Numerous studies have found that grizzly bears (60, 61) and wolves (33, 59, 62) avoid human activity, which can contribute to the fragmentation of populations (63, 64). However, few studies have compared the behaviour of the two species. Wolves in our study exhibited stronger avoidance of towns and areas of high trail-road density relative to grizzly bears. The muted response of grizzly bears was likely influenced by high individual variability in responses to anthropogenic development (57, 65). Model fit from the predicted habitat use had high variability among individual grizzly bears (but not wolves), which reflects high individual variability in resource selection. Thus, our results for grizzly bears likely averaged results from both wary and habituated individuals. This could lead to an underestimate of the effect of human activity on surviving bears because habituated bears have dismal survival prospects in busy landscapes such as the Bow Valley (31). Simulating movements from random coefficients could highlight estimates of connectivity for both wary and habituated animals and could help identify areas likely to have high levels of human wildlife conflict (31, 66). Finally, grizzly bears are highly motivated to find food, including human and natural foods in and around residential areas, which can lead to increased human-wildlife conflict (53). As such, grizzly bears that use areas near people face high risk of mortality, which can lead to population level source-sink dynamics (31, 67). Pairing demographic outcomes such as survival and reproduction with individual-level behavioural responses to human activity could help bridge the gap to what Fahrig, Arroyo-Rodríguez (7) and identified as one of the missing links in connectivity science, population-level connectivity.

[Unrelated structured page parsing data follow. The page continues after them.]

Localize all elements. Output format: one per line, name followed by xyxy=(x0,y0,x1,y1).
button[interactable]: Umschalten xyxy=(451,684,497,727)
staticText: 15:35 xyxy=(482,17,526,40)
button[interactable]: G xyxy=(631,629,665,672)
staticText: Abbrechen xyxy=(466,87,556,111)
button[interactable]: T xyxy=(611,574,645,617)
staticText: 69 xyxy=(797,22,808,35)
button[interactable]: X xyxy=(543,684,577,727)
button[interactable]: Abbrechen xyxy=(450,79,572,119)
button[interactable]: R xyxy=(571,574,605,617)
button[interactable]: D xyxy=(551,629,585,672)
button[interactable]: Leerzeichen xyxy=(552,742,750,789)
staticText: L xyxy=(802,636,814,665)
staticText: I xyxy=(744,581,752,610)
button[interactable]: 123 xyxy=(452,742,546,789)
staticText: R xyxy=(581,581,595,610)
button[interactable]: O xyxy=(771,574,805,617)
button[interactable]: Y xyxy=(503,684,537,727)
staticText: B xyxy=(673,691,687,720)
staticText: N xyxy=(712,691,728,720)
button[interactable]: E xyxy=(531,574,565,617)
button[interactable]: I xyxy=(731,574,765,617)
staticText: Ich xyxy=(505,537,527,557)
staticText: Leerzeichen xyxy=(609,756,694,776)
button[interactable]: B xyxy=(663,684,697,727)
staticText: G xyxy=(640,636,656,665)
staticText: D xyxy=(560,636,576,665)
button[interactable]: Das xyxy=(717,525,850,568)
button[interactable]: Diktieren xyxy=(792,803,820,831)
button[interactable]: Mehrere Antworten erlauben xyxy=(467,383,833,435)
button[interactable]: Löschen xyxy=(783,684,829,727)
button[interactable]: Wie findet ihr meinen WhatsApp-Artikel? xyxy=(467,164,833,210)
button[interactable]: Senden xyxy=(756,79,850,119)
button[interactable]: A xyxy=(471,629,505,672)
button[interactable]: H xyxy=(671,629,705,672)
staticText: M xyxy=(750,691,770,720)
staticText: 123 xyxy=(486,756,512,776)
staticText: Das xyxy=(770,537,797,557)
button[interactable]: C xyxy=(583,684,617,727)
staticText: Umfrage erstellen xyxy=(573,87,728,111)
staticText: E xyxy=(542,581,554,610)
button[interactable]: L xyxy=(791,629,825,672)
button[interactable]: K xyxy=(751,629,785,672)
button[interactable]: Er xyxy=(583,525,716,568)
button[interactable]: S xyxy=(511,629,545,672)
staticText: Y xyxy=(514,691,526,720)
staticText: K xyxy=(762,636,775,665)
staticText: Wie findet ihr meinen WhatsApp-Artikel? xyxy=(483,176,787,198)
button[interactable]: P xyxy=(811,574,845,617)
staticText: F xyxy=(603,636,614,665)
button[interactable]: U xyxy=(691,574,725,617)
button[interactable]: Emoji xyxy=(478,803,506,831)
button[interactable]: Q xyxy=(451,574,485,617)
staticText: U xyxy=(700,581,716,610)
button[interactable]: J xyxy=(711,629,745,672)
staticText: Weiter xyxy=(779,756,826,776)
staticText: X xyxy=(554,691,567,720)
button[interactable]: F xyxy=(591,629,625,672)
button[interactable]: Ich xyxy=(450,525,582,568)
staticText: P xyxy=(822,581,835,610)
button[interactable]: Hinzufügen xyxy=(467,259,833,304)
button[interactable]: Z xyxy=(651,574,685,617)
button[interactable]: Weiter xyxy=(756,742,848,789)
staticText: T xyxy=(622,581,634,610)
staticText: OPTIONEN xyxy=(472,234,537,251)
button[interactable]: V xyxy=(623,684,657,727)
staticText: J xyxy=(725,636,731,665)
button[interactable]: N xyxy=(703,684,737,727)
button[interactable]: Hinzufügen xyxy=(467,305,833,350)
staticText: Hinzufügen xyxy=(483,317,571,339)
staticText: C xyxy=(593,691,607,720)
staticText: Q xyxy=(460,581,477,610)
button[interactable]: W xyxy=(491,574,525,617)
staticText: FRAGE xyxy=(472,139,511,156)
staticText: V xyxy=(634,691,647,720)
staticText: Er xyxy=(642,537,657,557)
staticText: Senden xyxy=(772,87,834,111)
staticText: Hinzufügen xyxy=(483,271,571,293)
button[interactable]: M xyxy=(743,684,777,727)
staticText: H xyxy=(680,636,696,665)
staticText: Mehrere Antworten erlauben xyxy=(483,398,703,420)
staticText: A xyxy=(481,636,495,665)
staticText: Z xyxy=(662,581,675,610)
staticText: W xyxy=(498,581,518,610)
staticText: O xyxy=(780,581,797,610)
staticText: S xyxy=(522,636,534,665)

Integrated step selection analyses that interact movement parameters with anthropogenic features could also be used to estimate the effects of human activity on habitat use and connectivity without the added step of developing hidden Markov movement models (Avgar et al. 2016, Signer et al. 2017). However, we found that classifying movements into discrete behavioural states simplified our interpretation about how human activity affected movement processes. Moreover, animal motivations to move include accessing habitat required for fitness enhancing behaviours such as foraging, resting, and reproduction (68). Understanding and conserving habitat for slow-state behaviours could affect realized movement rates and could have important consequences for fitness and population level-connectivity.